C:\Users\riskf\anaconda3\lib\site-packages\numpy\.libs\libopenblas64__v0.3.21-gcc_10_3_0.dll
C:\Users\riskf\anaconda3\lib\site-packages\numpy\.libs\libopenblas64__v0.3.23-246-g3d31191b-gcc_10_3_0.dll


In [2]:
# WGAN-GP Architecture
def make_generator_model(input_dim, output_dim):
    model = tf.keras.Sequential()
    model.add(layers.Dense(256, activation='relu', input_dim=input_dim))
    model.add(layers.Dense(512, activation='relu'))
    model.add(layers.Dense(1024, activation='relu'))
    model.add(layers.Dense(output_dim, activation='linear'))  # Linear activation for WGAN
    return model

def make_critic_model(input_dim):
    model = tf.keras.Sequential()
    model.add(layers.Dense(512, activation='relu', input_dim=input_dim))
    model.add(layers.Dropout(0.1))
    model.add(layers.Dense(256, activation='relu'))
    model.add(layers.Dense(1))  # No activation, linear output
    return model

generator = make_generator_model(100, 101)
critic = make_critic_model(101)

# Losses and training
def critic_loss(real_output, fake_output):
    return tf.reduce_mean(fake_output) - tf.reduce_mean(real_output)

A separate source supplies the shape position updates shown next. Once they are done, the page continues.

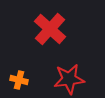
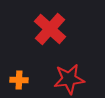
orange cross: rotated 12 degrees counterclockwise
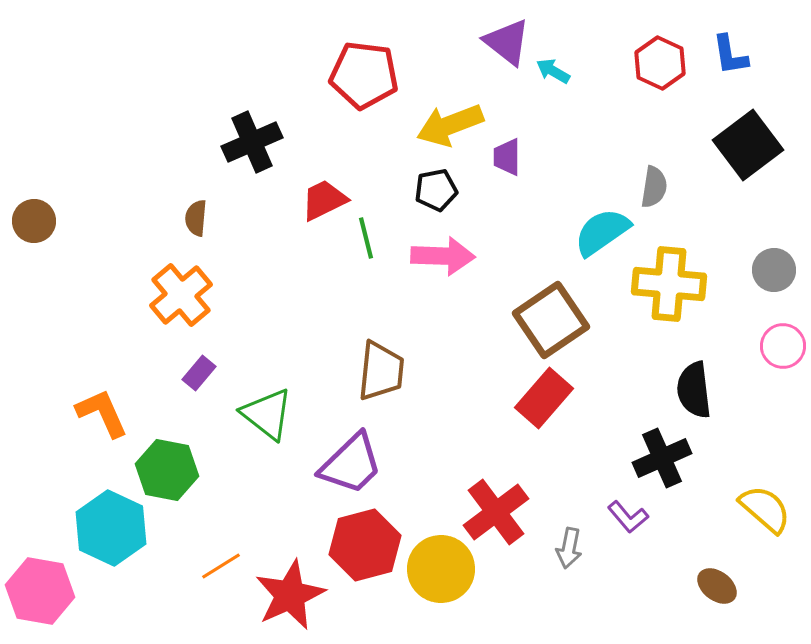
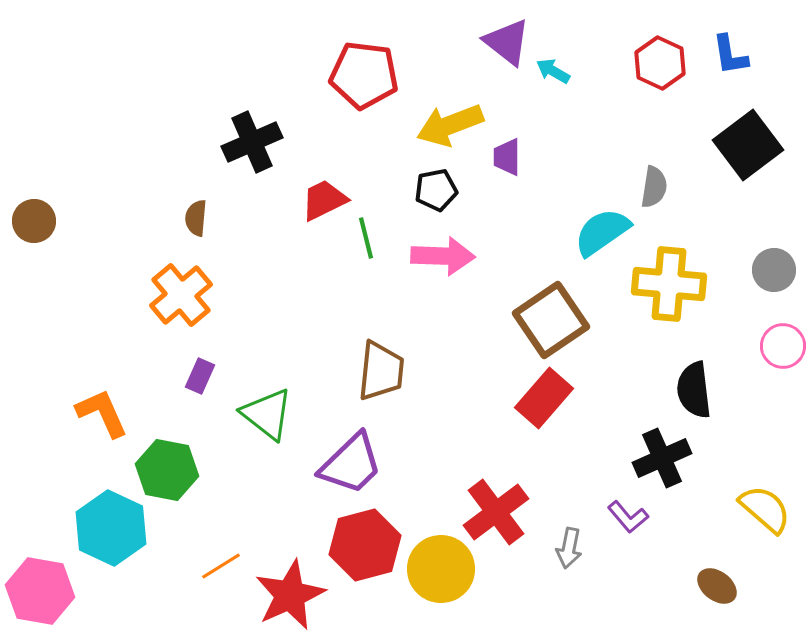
purple rectangle at (199, 373): moved 1 px right, 3 px down; rotated 16 degrees counterclockwise
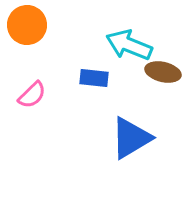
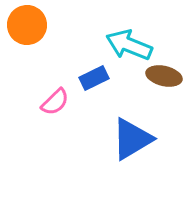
brown ellipse: moved 1 px right, 4 px down
blue rectangle: rotated 32 degrees counterclockwise
pink semicircle: moved 23 px right, 7 px down
blue triangle: moved 1 px right, 1 px down
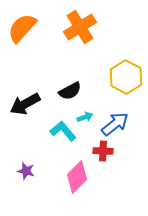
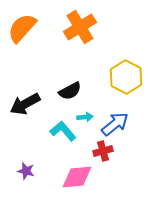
cyan arrow: rotated 14 degrees clockwise
red cross: rotated 18 degrees counterclockwise
pink diamond: rotated 40 degrees clockwise
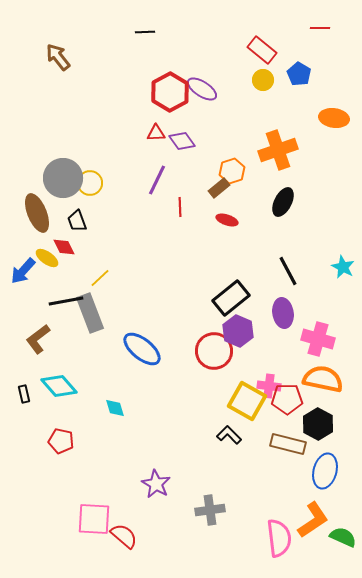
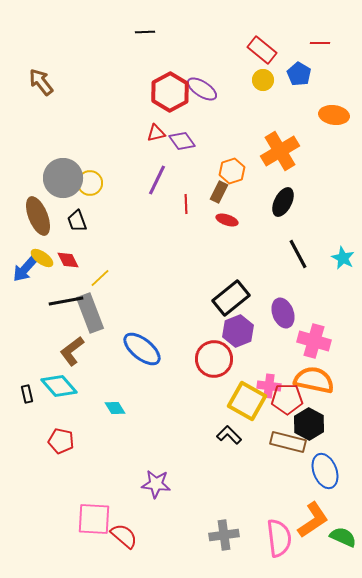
red line at (320, 28): moved 15 px down
brown arrow at (58, 57): moved 17 px left, 25 px down
orange ellipse at (334, 118): moved 3 px up
red triangle at (156, 133): rotated 12 degrees counterclockwise
orange cross at (278, 150): moved 2 px right, 1 px down; rotated 12 degrees counterclockwise
brown rectangle at (219, 188): moved 4 px down; rotated 25 degrees counterclockwise
red line at (180, 207): moved 6 px right, 3 px up
brown ellipse at (37, 213): moved 1 px right, 3 px down
red diamond at (64, 247): moved 4 px right, 13 px down
yellow ellipse at (47, 258): moved 5 px left
cyan star at (343, 267): moved 9 px up
blue arrow at (23, 271): moved 2 px right, 2 px up
black line at (288, 271): moved 10 px right, 17 px up
purple ellipse at (283, 313): rotated 12 degrees counterclockwise
purple hexagon at (238, 331): rotated 16 degrees clockwise
brown L-shape at (38, 339): moved 34 px right, 12 px down
pink cross at (318, 339): moved 4 px left, 2 px down
red circle at (214, 351): moved 8 px down
orange semicircle at (323, 379): moved 9 px left, 1 px down
black rectangle at (24, 394): moved 3 px right
cyan diamond at (115, 408): rotated 15 degrees counterclockwise
black hexagon at (318, 424): moved 9 px left
brown rectangle at (288, 444): moved 2 px up
blue ellipse at (325, 471): rotated 36 degrees counterclockwise
purple star at (156, 484): rotated 24 degrees counterclockwise
gray cross at (210, 510): moved 14 px right, 25 px down
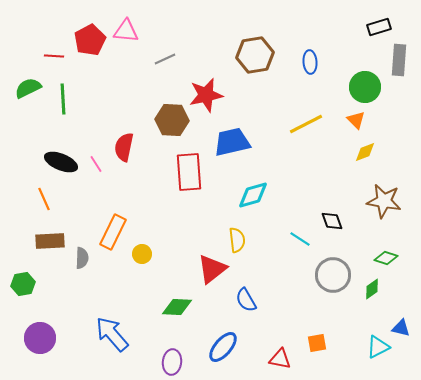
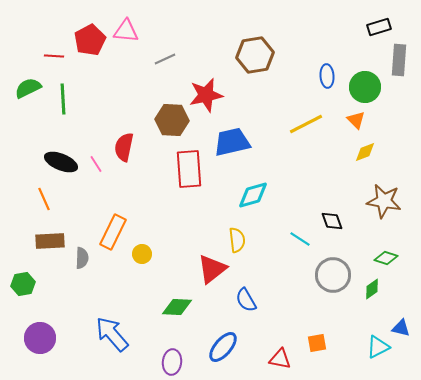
blue ellipse at (310, 62): moved 17 px right, 14 px down
red rectangle at (189, 172): moved 3 px up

def generator_loss(fake_output):
    return -tf.reduce_mean(fake_output)

def gradient_penalty(batch_size, real_images, fake_images, critic):
    epsilon = tf.random.normal([batch_size, 1], 0.0, 1.0)
    interpolated = epsilon * real_images + (1 - epsilon) * fake_images
    with tf.GradientTape() as tape:
        tape.watch(interpolated)
        pred = critic(interpolated, training=True)
    grads = tape.gradient(pred, [interpolated])[0]
    norm = tf.sqrt(tf.reduce_sum(tf.square(grads), axis=[1]))
    gp = tf.reduce_mean((norm - 1.0) ** 2)
    return gp

def train_step(generator, critic, batch_size, generator_optimizer, critic_optimizer, real_features):
    # Append a label column to real_features to match the critic's input expectations
    labels = tf.ones((batch_size, 1))  # Assume label 1 for all positive samples
    real_data = tf.concat([real_features, labels], axis=1)
    
    noise = tf.random.normal([batch_size, generator.input_shape[1]])
    with tf.GradientTape() as gen_tape, tf.GradientTape() as crit_tape:
        generated_data = generator(noise, training=True)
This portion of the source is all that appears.